С нетерпением ждала приезда Едиге старшая жена Тохтамыша – Садат-Бегим. В темных ее глазах тревога и беспокойство. Не может она забыть ласк батыра‚ его крепкого сильного тела. Что из того‚ что обидел он Садат-бегим при последней встрече? Все готова забыть женщина‚ лишь бы вернуть свою любовь.
Откинув полог‚ закрывающий вход в юрту‚ беспрестанно поглядывала в степь ханша‚ ожидая караван батыра. И когда он наконец появился‚ она без труда угадала‚ что караван принадлежит любимому.
Едиге приехал в сопровождении родственников и друзей. Девять верблюдов везли подарки для хана и его жен. Но странно‚ он не повел свой караван туда‚ где стояли ханские юрты‚ а свернул к шатру‚ в котором жила байбиче Котан-Кунчек – мать Тохтамыша‚ выражая тем самым почтение самой старшей женщине Орды.

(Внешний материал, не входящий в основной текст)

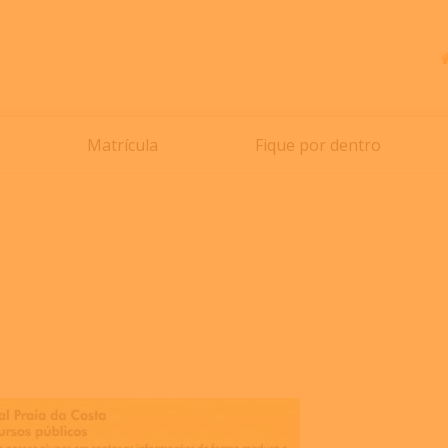
Matrícula
Fique por dentro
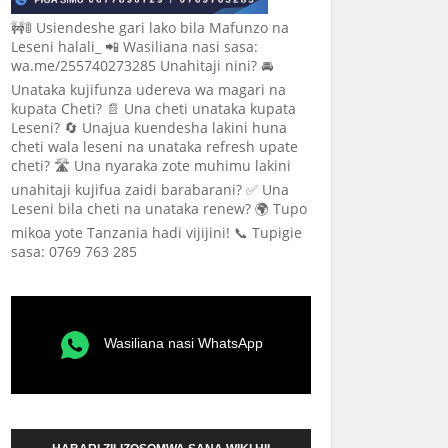
🚧🚦 Usiendeshe gari lako bila Mafunzo na
Leseni halali_ 📲 Wasiliana nasi sasa:
wa.me/255740273285 Unahitaji nini? 🚘
Unataka kujifunza udereva wa magari na
kupata Cheti? 📄 Una cheti unataka kupata
Leseni? 🔄 Unajua kuendesha lakini huna
cheti wala leseni na unataka refresh upate
cheti? 🛣️ Una nyaraka zote muhimu lakini
unahitaji kujifua zaidi barabarani? ✅ Una
Leseni bila cheti na unataka renew? 🌍 Tupo
mikoa yote Tanzania hadi vijijini! 📞 Tupigie
sasa: 0769 763 285
Wasiliana nasi WhatsApp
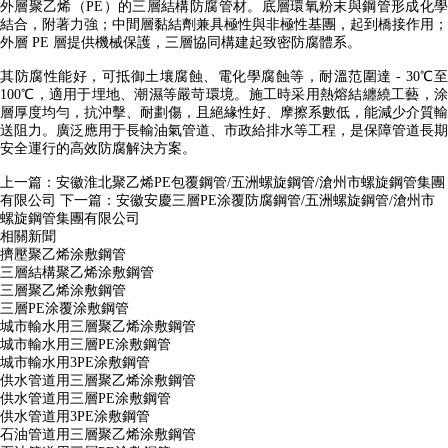
外層聚乙烯（PE）的三層結構防腐管材。底層環氧粉末與鋼管形成化學
結合，附著力強；中間層黏結劑兼具極性與非極性基團，起到橋接作用；
外層 PE 層提供機械保護，三層協同構建起致密防腐體系。
其防腐性能好，可抵御土壤腐蝕、電化學腐蝕等，耐溫范圍達 - 30℃至
100℃，適用于埋地、潮濕等嚴苛環境。施工時采用熱熔結纏繞工藝，涂
層厚度均勻，抗沖擊、耐劃傷，且絕緣性好、摩擦系數低，能減少介質輸
送阻力。廣泛應用于長輸油氣管道、市政給排水等工程，是保障管道長期
安全運行的高效防腐解決方案。
上一篇：
安徽淮北聚乙烯PE包覆鋼管/五洲螺旋鋼管/滄州市螺旋鋼管集團
有限公司
下一篇：
安徽安慶三層PE涂覆防腐鋼管/五洲螺旋鋼管/滄州市
螺旋鋼管集團有限公司
相關新聞
擠壓聚乙烯涂敷鋼管
三層結構聚乙烯涂敷鋼管
三層聚乙烯涂敷鋼管
三層PE涂覆涂敷鋼管
城市輸水用三層聚乙烯涂敷鋼管
城市輸水用三層PE涂敷鋼管
城市輸水用3PE涂敷鋼管
供水管道用三層聚乙烯涂敷鋼管
供水管道用三層PE涂敷鋼管
供水管道用3PE涂敷鋼管
石油管道用三層聚乙烯涂敷鋼管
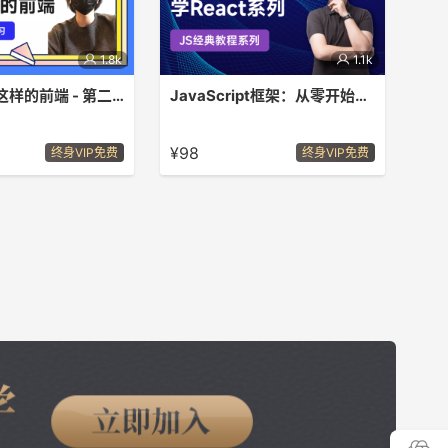
1.8k
1.1k
没想到你是这样的前端 - 第二季
JavaScript框架：从零开始学React.JS
起聊聊前端哪些有意思
本课程就让我们从无到有，一点一滴的
系统的学习React.JS，逐渐的成为一
¥98
终身VIP免费
终身VIP免费
名React.JS的使用高手。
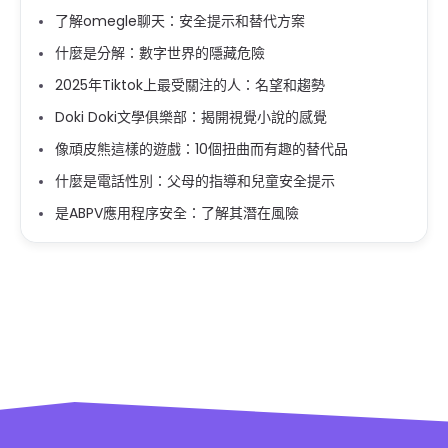
了解omegle聊天：安全提示和替代方案
什麼是分解：數字世界的隱藏危險
2025年Tiktok上最受關注的人：名望和趨勢
Doki Doki文學俱樂部：揭開視覺小說的感覺
像頑皮熊這樣的遊戲：10個扭曲而有趣的替代品
什麼是電話性別：父母的指導和兒童安全提示
是ABPV應用程序安全：了解其潛在風險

Все это видела Садат-бегим. Она знала‚ по степным обычаям батыр имел право так сделать‚ но этим самым он давал понять‚ что старшая жена хана достойна меньшего уважения чем его мать.
Несмотря на уязвленное самолюбие‚ Садат-бегим все-таки нашла возможность встретиться с Едиге вечером. Встреча была короткой. Всего лишь несколько слов сказали они друг другу‚ но их оказалось достаточно‚ чтобы высечь в душе женщины искры‚ от которых с новой силой вспыхнул пожар смертельной обиды и ненависти к батыру.
– Неужели мы расстались с тобой навсегда? – с надеждой и мольбой спросила Садат-бегим.
Едиге не захотел даже взглянуть на ее лицо.
– Да‚– сказал он. – Я ничего не повторяю дважды.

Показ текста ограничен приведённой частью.